[Items from a dataset]

______

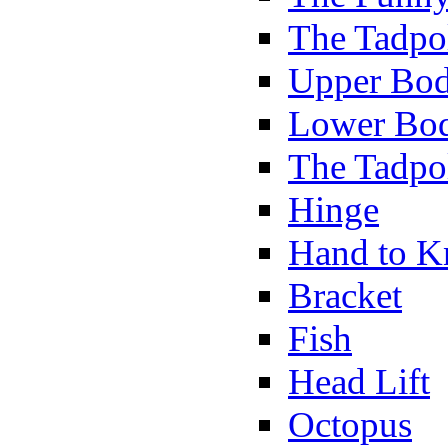
The Tadpol
Upper Bod
Lower Bod
The Tadpo
Hinge
Hand to K
Bracket
Fish
Head Lift
Octopus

______

### Work order
Would you write each entry out again exactly, omitting the images?

### Solution below
The Tadpol
Upper Bod
Lower Bod
The Tadpo
Hinge
Hand to K
Bracket
Fish
Head Lift
Octopus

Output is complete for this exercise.